(Document layout detection data)
========================================================================
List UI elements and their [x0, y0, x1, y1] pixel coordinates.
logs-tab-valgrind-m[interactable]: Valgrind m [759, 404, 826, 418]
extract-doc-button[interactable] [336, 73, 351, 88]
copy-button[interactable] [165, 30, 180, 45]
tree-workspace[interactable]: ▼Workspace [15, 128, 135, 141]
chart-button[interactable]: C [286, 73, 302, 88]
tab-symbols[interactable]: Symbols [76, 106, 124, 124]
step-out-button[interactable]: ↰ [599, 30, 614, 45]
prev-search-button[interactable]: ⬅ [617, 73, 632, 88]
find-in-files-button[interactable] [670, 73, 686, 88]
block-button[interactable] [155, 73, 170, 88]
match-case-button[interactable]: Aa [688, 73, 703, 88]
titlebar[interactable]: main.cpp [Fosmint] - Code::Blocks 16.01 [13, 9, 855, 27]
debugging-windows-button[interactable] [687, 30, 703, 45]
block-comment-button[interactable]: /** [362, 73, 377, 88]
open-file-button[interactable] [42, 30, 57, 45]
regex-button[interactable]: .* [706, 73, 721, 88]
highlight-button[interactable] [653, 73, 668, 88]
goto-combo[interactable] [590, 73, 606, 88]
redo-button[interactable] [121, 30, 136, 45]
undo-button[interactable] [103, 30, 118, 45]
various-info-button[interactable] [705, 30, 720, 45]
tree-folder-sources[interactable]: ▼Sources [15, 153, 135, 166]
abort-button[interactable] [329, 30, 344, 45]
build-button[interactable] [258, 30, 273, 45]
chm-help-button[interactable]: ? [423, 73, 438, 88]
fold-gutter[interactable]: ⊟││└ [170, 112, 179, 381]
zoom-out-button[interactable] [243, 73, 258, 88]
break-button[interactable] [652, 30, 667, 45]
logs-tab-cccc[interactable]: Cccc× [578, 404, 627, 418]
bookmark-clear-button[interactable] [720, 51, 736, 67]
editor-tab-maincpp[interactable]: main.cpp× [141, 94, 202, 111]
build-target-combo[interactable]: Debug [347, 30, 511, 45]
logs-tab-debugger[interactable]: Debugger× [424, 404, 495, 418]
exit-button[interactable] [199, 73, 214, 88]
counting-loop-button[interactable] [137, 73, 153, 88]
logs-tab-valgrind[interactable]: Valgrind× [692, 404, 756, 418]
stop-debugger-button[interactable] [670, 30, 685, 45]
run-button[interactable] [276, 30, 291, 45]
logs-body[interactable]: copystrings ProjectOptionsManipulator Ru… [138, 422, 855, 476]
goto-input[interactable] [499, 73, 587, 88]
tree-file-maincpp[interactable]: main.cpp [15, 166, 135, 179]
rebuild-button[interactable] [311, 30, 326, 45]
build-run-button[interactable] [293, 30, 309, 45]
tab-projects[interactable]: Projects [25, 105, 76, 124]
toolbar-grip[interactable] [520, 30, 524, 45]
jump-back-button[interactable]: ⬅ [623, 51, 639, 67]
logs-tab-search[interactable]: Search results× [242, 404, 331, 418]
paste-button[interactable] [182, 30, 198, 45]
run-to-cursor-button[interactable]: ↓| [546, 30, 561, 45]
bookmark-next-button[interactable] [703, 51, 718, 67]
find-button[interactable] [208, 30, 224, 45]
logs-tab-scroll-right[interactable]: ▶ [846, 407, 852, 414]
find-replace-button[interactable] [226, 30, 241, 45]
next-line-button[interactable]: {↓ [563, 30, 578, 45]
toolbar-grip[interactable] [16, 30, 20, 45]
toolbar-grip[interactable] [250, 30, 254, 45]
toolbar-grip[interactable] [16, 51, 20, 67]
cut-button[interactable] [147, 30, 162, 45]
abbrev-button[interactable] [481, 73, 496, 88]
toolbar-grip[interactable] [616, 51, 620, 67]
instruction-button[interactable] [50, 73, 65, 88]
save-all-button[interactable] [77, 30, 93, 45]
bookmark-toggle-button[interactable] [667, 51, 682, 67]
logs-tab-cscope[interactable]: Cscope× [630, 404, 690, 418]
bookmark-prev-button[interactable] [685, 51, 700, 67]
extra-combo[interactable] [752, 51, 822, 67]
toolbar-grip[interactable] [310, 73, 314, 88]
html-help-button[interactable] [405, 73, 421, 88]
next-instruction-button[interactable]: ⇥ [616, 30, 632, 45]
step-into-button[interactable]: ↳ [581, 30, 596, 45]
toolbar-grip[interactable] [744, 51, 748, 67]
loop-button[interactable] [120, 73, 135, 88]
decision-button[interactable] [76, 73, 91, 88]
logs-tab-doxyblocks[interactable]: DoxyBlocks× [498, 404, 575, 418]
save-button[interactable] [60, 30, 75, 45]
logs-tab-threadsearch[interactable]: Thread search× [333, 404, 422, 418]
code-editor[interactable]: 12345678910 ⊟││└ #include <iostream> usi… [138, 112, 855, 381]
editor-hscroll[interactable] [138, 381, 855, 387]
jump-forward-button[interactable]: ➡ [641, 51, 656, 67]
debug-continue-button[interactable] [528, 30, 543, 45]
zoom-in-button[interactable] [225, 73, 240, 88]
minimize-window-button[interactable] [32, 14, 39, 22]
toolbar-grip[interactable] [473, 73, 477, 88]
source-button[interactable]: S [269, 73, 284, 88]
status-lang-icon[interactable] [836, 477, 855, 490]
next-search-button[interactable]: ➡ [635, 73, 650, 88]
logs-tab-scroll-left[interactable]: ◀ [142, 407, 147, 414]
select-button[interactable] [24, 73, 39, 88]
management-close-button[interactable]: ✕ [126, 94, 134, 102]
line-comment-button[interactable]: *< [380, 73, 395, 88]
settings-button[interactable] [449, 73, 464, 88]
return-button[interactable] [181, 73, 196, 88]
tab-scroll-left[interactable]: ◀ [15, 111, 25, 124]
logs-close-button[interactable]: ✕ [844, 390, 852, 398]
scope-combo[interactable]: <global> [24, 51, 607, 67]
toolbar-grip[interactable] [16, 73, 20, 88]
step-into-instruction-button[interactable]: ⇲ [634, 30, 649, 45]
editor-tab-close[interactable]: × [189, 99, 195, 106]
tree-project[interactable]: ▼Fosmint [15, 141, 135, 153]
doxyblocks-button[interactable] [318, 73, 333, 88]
========================================================================
**Work required:**
Which lines of the data above contain "comment"? Copy each one.

**Output of the exercise:**
block-comment-button[interactable]: /** [362, 73, 377, 88]
line-comment-button[interactable]: *< [380, 73, 395, 88]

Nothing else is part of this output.